TASK OBJECTIVE —
Only one stretch of the records below is wanted: the lines from the one holding "Удачи и терпения вам, и вашему" through the one holding "недостатки материала". Return it exactly, both ends included.

RECORDS FOR THE TASK —
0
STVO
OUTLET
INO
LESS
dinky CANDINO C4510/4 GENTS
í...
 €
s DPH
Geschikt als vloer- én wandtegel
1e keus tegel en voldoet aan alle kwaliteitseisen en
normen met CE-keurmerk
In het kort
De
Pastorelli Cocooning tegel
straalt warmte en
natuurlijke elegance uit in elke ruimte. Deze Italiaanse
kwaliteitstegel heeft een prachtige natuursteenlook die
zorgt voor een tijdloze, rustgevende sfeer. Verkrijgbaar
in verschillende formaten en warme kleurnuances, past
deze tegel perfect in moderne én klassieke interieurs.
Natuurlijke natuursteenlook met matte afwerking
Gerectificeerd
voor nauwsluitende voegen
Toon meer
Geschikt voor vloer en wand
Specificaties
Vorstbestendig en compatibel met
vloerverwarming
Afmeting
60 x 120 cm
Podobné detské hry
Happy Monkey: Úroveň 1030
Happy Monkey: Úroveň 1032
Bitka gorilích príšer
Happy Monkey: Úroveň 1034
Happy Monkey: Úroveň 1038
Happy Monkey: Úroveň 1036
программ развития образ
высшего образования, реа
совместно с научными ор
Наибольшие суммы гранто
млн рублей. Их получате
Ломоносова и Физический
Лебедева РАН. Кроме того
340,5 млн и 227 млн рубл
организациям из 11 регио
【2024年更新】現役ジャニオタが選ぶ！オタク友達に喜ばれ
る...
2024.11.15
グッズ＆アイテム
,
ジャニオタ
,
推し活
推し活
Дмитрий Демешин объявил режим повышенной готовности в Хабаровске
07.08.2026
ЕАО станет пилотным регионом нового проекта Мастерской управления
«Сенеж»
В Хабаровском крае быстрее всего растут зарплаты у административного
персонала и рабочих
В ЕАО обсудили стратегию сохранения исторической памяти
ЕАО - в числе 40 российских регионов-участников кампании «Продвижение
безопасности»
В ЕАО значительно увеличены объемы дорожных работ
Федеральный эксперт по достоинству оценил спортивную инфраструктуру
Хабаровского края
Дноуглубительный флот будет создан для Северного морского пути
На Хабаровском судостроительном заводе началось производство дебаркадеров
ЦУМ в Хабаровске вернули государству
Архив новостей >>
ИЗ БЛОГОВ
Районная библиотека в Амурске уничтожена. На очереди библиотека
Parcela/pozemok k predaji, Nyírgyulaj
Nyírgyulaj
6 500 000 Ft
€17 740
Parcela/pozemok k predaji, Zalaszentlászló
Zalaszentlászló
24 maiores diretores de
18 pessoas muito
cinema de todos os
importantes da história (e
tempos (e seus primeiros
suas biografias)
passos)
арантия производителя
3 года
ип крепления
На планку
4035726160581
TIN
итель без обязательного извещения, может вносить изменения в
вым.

--

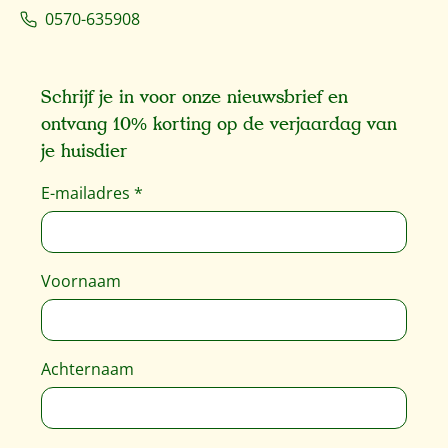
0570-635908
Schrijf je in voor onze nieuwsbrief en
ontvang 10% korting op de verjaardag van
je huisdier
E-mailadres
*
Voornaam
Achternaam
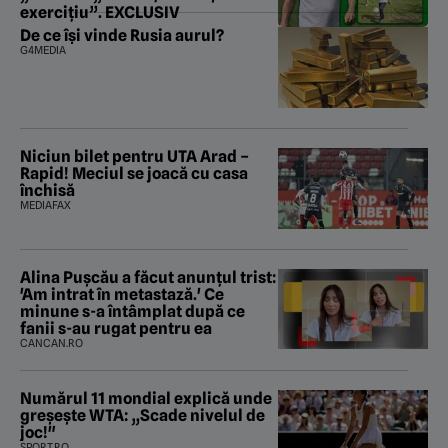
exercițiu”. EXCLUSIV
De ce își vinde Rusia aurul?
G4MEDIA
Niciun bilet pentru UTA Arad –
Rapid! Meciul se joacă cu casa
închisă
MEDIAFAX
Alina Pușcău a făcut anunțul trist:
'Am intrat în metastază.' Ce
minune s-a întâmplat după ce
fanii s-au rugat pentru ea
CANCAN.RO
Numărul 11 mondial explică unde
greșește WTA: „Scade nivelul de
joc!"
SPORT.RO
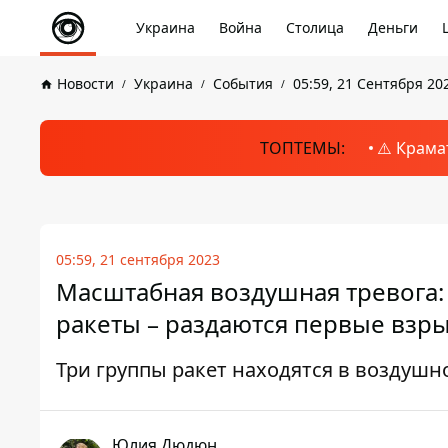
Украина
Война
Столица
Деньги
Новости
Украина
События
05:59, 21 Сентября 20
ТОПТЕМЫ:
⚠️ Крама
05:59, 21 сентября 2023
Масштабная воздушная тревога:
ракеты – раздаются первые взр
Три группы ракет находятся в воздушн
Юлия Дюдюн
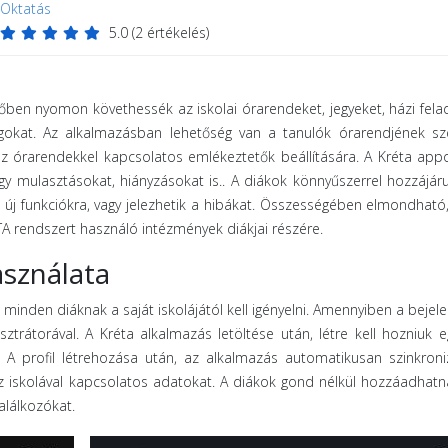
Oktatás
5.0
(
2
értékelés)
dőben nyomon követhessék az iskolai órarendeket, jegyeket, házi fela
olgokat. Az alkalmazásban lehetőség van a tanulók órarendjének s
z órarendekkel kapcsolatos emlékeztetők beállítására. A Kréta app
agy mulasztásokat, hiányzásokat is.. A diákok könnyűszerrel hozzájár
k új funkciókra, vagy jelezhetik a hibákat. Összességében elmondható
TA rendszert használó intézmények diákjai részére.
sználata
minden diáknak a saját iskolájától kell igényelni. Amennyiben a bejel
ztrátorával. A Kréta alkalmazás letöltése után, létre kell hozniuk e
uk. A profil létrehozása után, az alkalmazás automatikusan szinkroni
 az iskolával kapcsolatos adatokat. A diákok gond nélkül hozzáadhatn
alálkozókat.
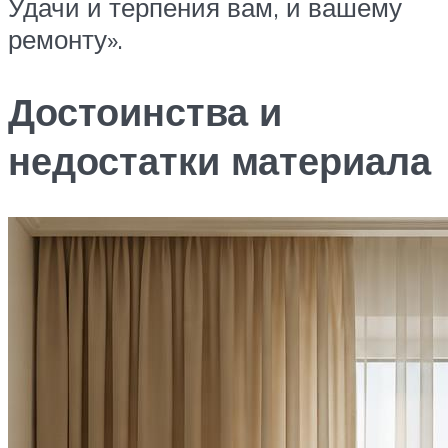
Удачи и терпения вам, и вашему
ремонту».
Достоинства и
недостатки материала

EXERCISE ANSWER —
Удачи и терпения вам, и вашему
ремонту».
Достоинства и
недостатки материала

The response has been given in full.